The aim of the Center is to develop an integrated understanding of Red Sea marine ecosystem including the physical, chemical and biological components. The Center will assess the present state of the coastal community and determine trends in the ecosystem over time to evaluate the comparative roles of natural and anthropogenic pressures. The initial phase of the Center will focus on 3 major efforts.

  1. Assess the baseline ecological status of the Red Sea with identification of the levels of sensitivity to human activities. This will be followed by long-term monitoring of the of the Red Sea ecosystem to evaluate trends and changes within the ecosystem. This effort will identify habitats that are unique, valuable, and sensitive to environmental perturbation.

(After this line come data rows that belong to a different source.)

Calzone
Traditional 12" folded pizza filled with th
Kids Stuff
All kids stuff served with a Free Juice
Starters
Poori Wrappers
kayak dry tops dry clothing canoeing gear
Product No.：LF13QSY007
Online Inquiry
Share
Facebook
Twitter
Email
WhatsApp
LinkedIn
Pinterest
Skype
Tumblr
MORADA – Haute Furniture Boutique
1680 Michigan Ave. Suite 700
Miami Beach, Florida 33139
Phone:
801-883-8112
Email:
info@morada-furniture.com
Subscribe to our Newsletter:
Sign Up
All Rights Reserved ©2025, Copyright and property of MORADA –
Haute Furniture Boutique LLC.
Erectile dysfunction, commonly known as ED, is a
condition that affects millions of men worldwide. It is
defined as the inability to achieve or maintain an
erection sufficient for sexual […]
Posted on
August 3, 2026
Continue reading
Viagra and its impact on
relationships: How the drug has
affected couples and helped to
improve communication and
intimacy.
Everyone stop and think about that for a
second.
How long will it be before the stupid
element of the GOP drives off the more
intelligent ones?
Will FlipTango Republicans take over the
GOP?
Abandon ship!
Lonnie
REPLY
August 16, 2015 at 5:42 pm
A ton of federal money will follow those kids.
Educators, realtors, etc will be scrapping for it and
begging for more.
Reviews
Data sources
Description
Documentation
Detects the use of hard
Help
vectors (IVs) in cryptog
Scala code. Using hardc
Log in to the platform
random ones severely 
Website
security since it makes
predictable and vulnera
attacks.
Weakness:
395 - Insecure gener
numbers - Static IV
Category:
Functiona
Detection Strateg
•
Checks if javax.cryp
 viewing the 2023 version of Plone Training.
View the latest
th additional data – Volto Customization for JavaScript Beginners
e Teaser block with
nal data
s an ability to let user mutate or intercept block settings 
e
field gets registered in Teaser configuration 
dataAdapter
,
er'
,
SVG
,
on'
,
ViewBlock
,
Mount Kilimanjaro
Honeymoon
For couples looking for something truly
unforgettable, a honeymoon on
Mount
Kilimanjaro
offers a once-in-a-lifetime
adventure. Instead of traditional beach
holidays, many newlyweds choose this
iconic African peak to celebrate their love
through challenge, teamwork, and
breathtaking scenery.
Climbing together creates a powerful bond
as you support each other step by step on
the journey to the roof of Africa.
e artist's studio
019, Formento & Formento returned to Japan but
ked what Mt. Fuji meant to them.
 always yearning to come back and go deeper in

  2. Development and implementation of an operational oceanographic system that provides real- time oceanographic observations and modeling for the Red Sea with enhanced efforts in specific target regions. Both the observations and the modeling will provide tools for evaluating environmental changes in the Red Sea, for tracking the trajectory of contaminants such as oil spills, and for evaluating impacts of various types of Aramco activities on the coastal environment.

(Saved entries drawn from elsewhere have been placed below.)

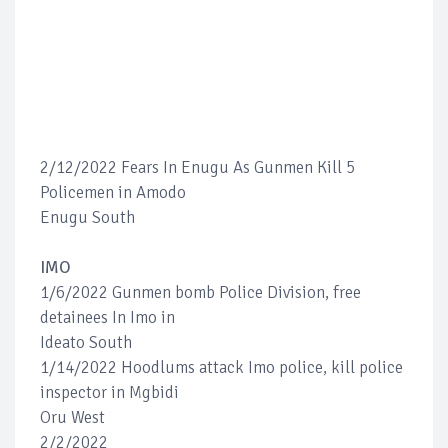
2/12/2022 Fears In Enugu As Gunmen Kill 5
Policemen in Amodo
Enugu South
IMO
1/6/2022 Gunmen bomb Police Division, free
detainees In Imo in
Ideato South
1/14/2022 Hoodlums attack Imo police, kill police
inspector in Mgbidi
Oru West
2/2/2022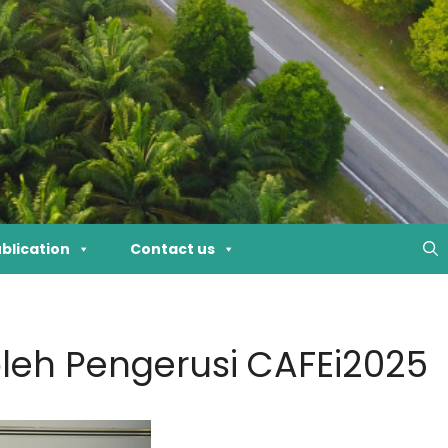
blication
Contact us
leh Pengerusi CAFEi2025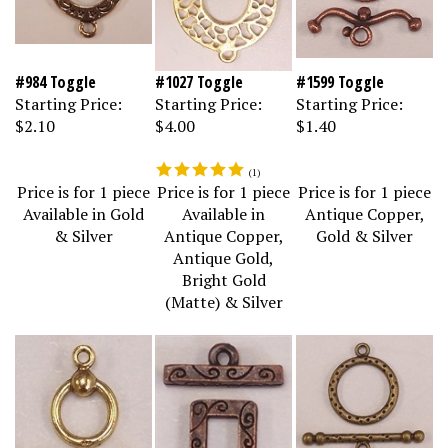
#984 Toggle
#1027 Toggle
#1599 Toggle
Starting Price:
Starting Price:
Starting Price:
$2.10
$4.00
$1.40
(
1
)
Price is for 1 piece
Price is for 1 piece
Price is for 1 piece
Available in Gold
Available in
Antique Copper,
& Silver
Antique Copper,
Gold & Silver
Antique Gold,
Bright Gold
(Matte) & Silver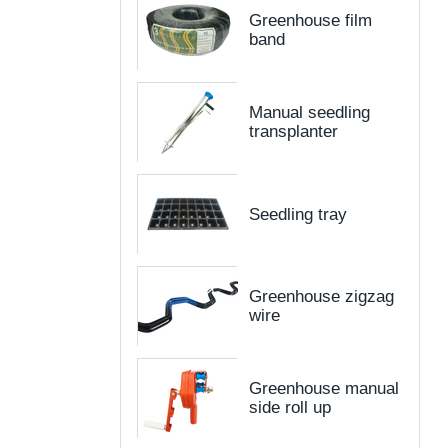
Greenhouse film
band
Manual seedling
transplanter
Seedling tray
Greenhouse zigzag
wire
Greenhouse manual
side roll up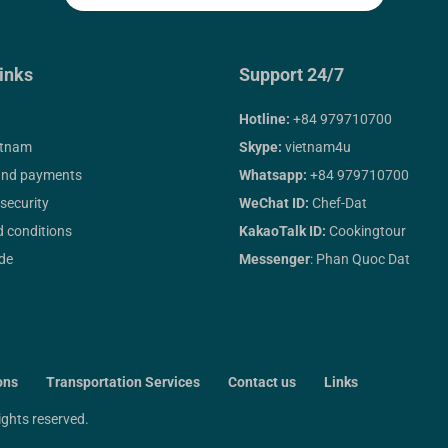
inks
Support 24/7
Hotline:
+84 979710700
etnam
Skype:
vietnam4u
and payments
Whatsapp:
+84 979710700
 security
WeChat ID:
Chef-Dat
 conditions
KakaoTalk ID:
Cookingtour
ide
Messenger
: Phan Quoc Dat
ons
Transportation Services
Contact us
Links
 rights reserved.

  3. Creation of a Red Sea biogeographic information system coupled with a marine geographical information system (GIS) capability that will be used to acquire, store, analyze and display ecological information and oceanographic observations acquired by the Center and the output from real-time modeling. The marine GIS system will provide a tool for evaluating long-term changes in the ecosystem, and the ocean environment. It will also provide a mechanism for accessing real-time observations and modeling needed to aid the response to possible accidental oil spills, and other possible events.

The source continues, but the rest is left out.